Discourses eBook

This eBook from the Gutenberg Project consists of approximately 325 pages of information about Discourses.

Discourses eBook

This eBook from the Gutenberg Project consists of approximately 325 pages of information about Discourses.

However, it does not enter into my present plan to treat of the potato disease, instructively as its history bears upon that of other epidemics; and I have selected the case of the Peroganspora simply because it affords an example of an organism, which, in one stage of its existence, is truly a “Monad,” indistinguishable by any important character from our Heteromita, and extraordinarily like it in some respects.  And yet this “Monad” can be traced, step by step, through the series of metamorphoses which I have described, until it assumes the features of an organism, which is as much a plant as is an oak or an elm.

Moreover, it would be possible to pursue the analogy farther.  Under certain circumstances, a process of conjugation takes place in the Peronospora.  Two separate portions of its protoplasm become fused together, surround themselves with a thick coat and give rise to a sort of vegetable egg called an oospore.  After a period of rest, the contents of the oospore break up into a number of zoospores like those already described, each of which, after a period of activity, germinates in the ordinary way.  This process obviously corresponds with the conjugation and subsequent setting free of germs in the Heteromita.
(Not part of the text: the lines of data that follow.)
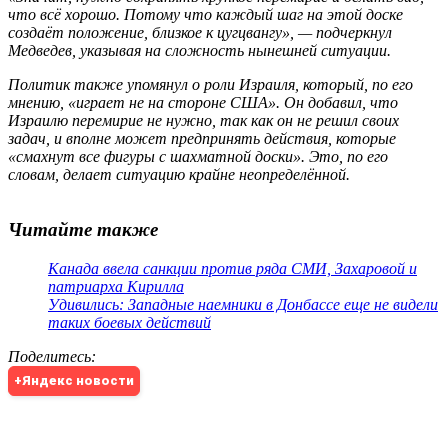
что всё хорошо. Потому что каждый шаг на этой доске
создаёт положение, близкое к цугцвангу», — подчеркнул
Медведев, указывая на сложность нынешней ситуации.
Политик также упомянул о роли Израиля, который, по его
мнению, «играет не на стороне США». Он добавил, что
Израилю перемирие не нужно, так как он не решил своих
задач, и вполне может предпринять действия, которые
«смахнут все фигуры с шахматной доски». Это, по его
словам, делает ситуацию крайне неопределённой.
Читайте также
Канада ввела санкции против ряда СМИ, Захаровой и
патриарха Кирилла
Удивились: Западные наемники в Донбассе еще не видели
таких боевых действий
Поделитесь
:
+Яндекс новости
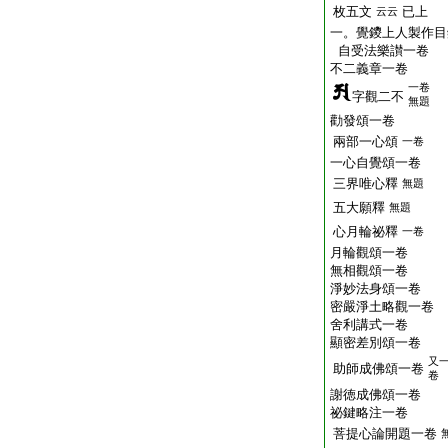
枚五文
已上
云云
一。覺鑁上人製作目
自受法樂讃一卷
不二義章一卷
一卷
字觀二不
無題
勸發頌一卷
兩部一心頌
一卷
一心自覺頌一卷
三界唯心釋
無題
五大願釋
無題
心月輪祕釋
一卷
月輪觀頌一卷
無相觀頌一卷
淨妙法身頌一卷
密嚴淨土略觀一卷
舍利講式一卷
顯密差別頌一卷
又
助師成佛頌一卷
卷
謝徳成佛頌一卷
祕鍵略注一卷
菩提心論開題一卷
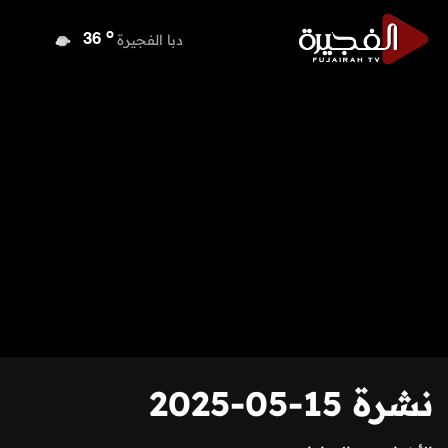
o
دبا الفجيرة
36
o
مسافي
36
o
الشارقة
35
o
عجمان
35
o
أم القيوين
36
o
راس الخيمة
36
o
الفجيرة
36
نشرة 15-05-2025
But it may be said that the Peronospora is, after all, a questionable sort of plant; that it seems to be wanting in the manufacturing power, selected as the main distinctive character of vegetable life; or, at any rate, that there is no proof that it does not get its protein matter ready made from the potato plant.

Let us, therefore, take a case which is not open to these objections.
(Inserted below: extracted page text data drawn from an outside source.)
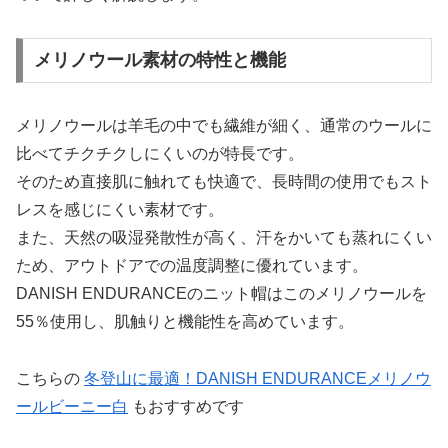
メリノウール素材の特性と機能
メリノウールは羊毛の中でも繊維が細く、通常のウールに
比べてチクチクしにくいのが特長です。
そのため直接肌に触れても快適で、長時間の使用でもスト
レスを感じにくい素材です。
また、天然の吸湿発散性が高く、汗をかいても蒸れにくい
ため、アウトドアでの温度調整に優れています。
DANISH ENDURANCEのニット帽はこのメリノウールを
55％使用し、肌触りと機能性を高めています。
こちらの
冬登山に最適！DANISH ENDURANCEメリノウ
ールビーニー白
もおすすめです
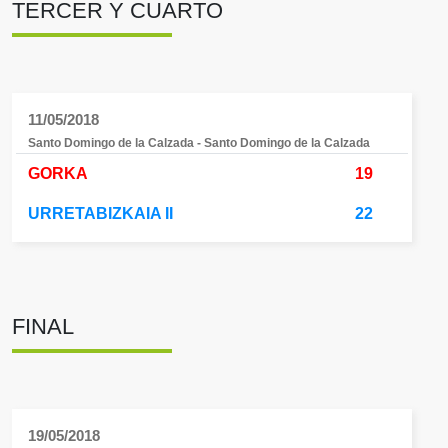
TERCER Y CUARTO
11/05/2018
Santo Domingo de la Calzada - Santo Domingo de la Calzada
GORKA
19
URRETABIZKAIA II
22
FINAL
19/05/2018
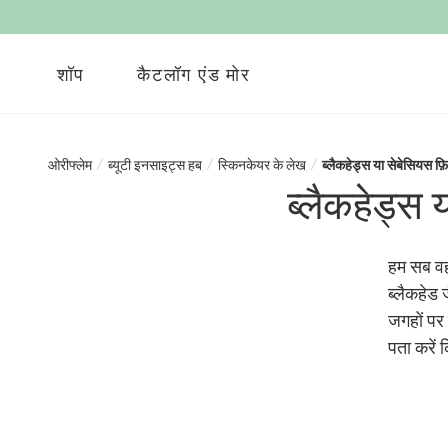
शॉप
कैटलॉग एंड मोर
ओरीफ्लेम
/
ब्यूटी इनसाइट्स हब
/
स्किनकेयर के लेख
/
ब्लैकहेड्स या सेबेसियस फ़ि
ब्लैकहेड्स 
हम सब वहा
ब्लैकहेड
जगहों पर 
पता करें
There are some small plants known to botanists as members of the genus Colcochaete, which, without being truly parasitic, grow upon certain water-weeds, as lichens grow upon trees.  The little plant has the form of an elegant green star, the branching arms of which are divided into cells.  Its greenness is due to its chlorophyll, and it undoubtedly has the manufacturing power in full degree, decomposing carbonic acid and setting oxygen free, under the influence of sunlight.  But the protoplasmic contents of some of the cells of which the plant is made up occasionally divide, by a method similar to that which effects the division of the contents of the Peronospora spore; and the severed portions are then set free as active monad-like zoospores.  Each is oval and is provided at one extremity with two long active cilia.  Propelled by these, it swims about for a longer or shorter time, but at length comes to a state of rest and gradually grows into a Coleochaete.  Moreover, as in the Peronospora, conjugation may take place and result in an oospore; the contents of which divide and are set free as monadiform germs.